Figure 5. Sample-size-based rarefaction and extrapolation sampling curve for species richness per ROV photoquadrat on Motuhaku, Nukutai and Te Poroiti reefs.
A total of 53 different sponge species were identified from ROV footage (Table 1), this being a conservative number to ensure certainty of classifications as discussed earlier. Sponges were predominantly from the class Demospongiae, but some calcareous sponges were also seen (Table 1). Of those identified, six (11% of all species recorded) were possibly new or undescribed species (Figure 5, Table 1).
This study has updated the current biogeographic knowledge of the Bay of Plenty. Fifteen sponge species identified (22%) presented new occurrence records for the region and some species’ known depth ranges were extended (Table 2). The sponges identified in this study represent a highly mixed community made up of multiple well connected and diverse assemblages (Figure 6, Table 1).

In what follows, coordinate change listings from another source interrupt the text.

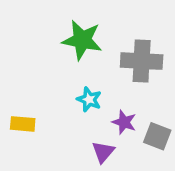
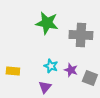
cyan star: (89, 99) -> (51, 66), moved
purple triangle: (103, 152) -> (45, 87), moved

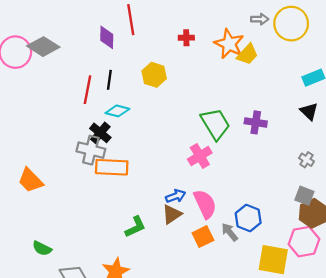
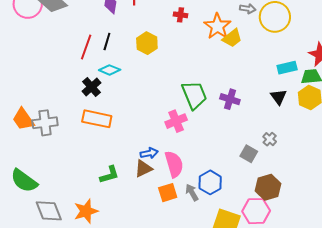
gray cross: (91, 150) -> (45, 123), moved, turned -30
gray square: (304, 196) -> (249, 154), moved
green semicircle: (42, 248) -> (24, 181), size x1.6

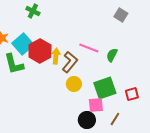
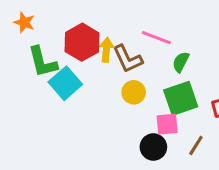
cyan square: (23, 44) -> (65, 83), moved
green semicircle: (112, 55) -> (181, 62), moved
brown L-shape: (70, 62) -> (128, 59), turned 115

The total list of 53 species comprised of species with northern warm-water and southern cold-water affinities relative to the BoP (22% and 12%, respectively), as well as a range of temperate (27%) and generalist species (39%) (Figure 6, Table 1). Temperate represents species found only in temperate waters, both to the North and to the South of the BoP. Generalist represents species found from the tropics or subtropics all the way through to cold-temperate waters.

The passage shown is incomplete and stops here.